Academics and folk beliefs have long accepted that chili peppers came to Korea from Japan at the end of the 16th century.

But a research team led by Professor Kwon Dae-young at the Korea Food Research Institute revealed on Feb. 18 that a plant called cho, or prickly ash, appeared in many literary documents including the third-century “Records of Three Kingdoms.”

The researchers found that the very same word appeared as the entry “chili pepper: cho” in Korean linguist and educator Choe Sejin’s “Hunmong Jahoe (Collection of Characters for Training the Unenlightened)” in 1527. This, they claim, indicates there was an indigenous chili pepper species in Korea much earlier than previously thought.

The key document thought to be proof that chili peppers were first introduced in the 16th century was Korean scholar Yi Su-gwang’s 20-volume encyclopedia “Jibong yuseol (1614),” which states, “Nammancho [foreign prickly ash] is poisonous and also known as waegaeja [foreign plant] because it originally comes from another country.”
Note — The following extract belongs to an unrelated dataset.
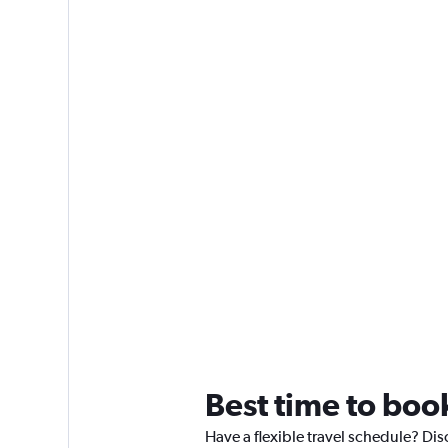
Best time to boo
Have a flexible travel schedule? Dis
But Kwon claims nammancho and waegaja are different from the chili peppers we eat, and points out that existing studies didn’t consider the possibility that the chili peppers discovered by Columbus in 1492 might be a different species from Korean ones.

Given the popularity of chili peppers, they may have been used here before the 16th century. But that begs the question, where are the recipes?

Among the numerous variations on kimchi in the 1670 cookbook “Eumshik dimibang,” only one uses chili peppers. Most of the kimchi dishes that appear in the 19th-century document on women’s chores, “Gyuhpa chongseo (1809),” include shredded rather than powdered chili peppers.

Kim Chan-byul, author of “The Tasty Birth of Korean Food,” quoted an article from the Joseon JoongAng Ilbo in 1933, to support the argument that red food was not an old tradition: “All banchan [side dishes served with cooked rice] of the three meals of the day are now seasoned with chili peppers, making all foods taste like chili pepper.”

Kwon says, “Chili peppers are absolutely necessary for the long-term preservation of kimchi, just as salt is.” He has resolved to “prove through future studies that chili peppers were used in kimchi much earlier than is known today.”

So is our love of spicy food a fairly recent trend or is it a result of a long tradition? I look forward to the results of further studies.


The writer is a team manager at JES Entertainment.